Por conta disso, o TJSP determinou que os autores das ações de remoção de conteúdo deveriam enviar posteriormente as URLs dos vídeos a serem removidos pelo YouTube de acordo com ação julgada por meio de notificações judiciais ou extrajudiciais.

Essa decisão, de acordo com o entendimento do STJ, contudo, contraria o Marco Civil da Internet, que não prevê nenhum mecanismo desse tipo e define que todo caso de solicitação para retirada de conteúdo traga as URLs específicas já na ação para julgamento, e não posteriormente por meio de notificações potencialmente não apreciadas por um juiz.

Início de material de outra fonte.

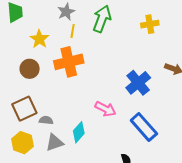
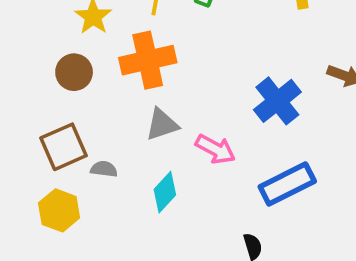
blue rectangle: (144, 127) -> (287, 184), turned -76
gray triangle: (54, 142) -> (162, 124), moved

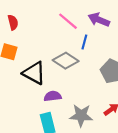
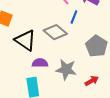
gray star: (81, 115) -> (66, 69), moved

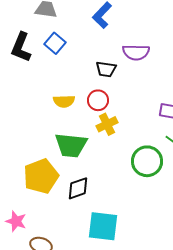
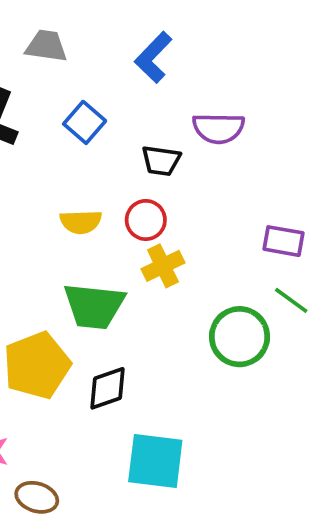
blue square: (55, 43) -> (85, 122), moved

Não há respaldo na legislação ou na jurisprudência que permitam atribuir a um particular a prerrogativa de determinar a exclusão de conteúdo

“Apesar da engenhosidade da solução encontrada, não há respaldo na legislação ou na jurisprudência que permitam atribuir a um particular a prerrogativa de determinar a exclusão de conteúdo”, disse a ministra Nancy Andrighi, relatora da ação no STJ.

Em outras palavras, o STJ decidiu que um “particular” não pode determinar quais conteúdos devem ser removidos da web após o julgamento de uma ação. Essa prerrogativa é do poder judiciário, que precisa avaliar os casos em cada ação e não deixar nenhum tipo de possibilidade em aberto para o futuro da decisão.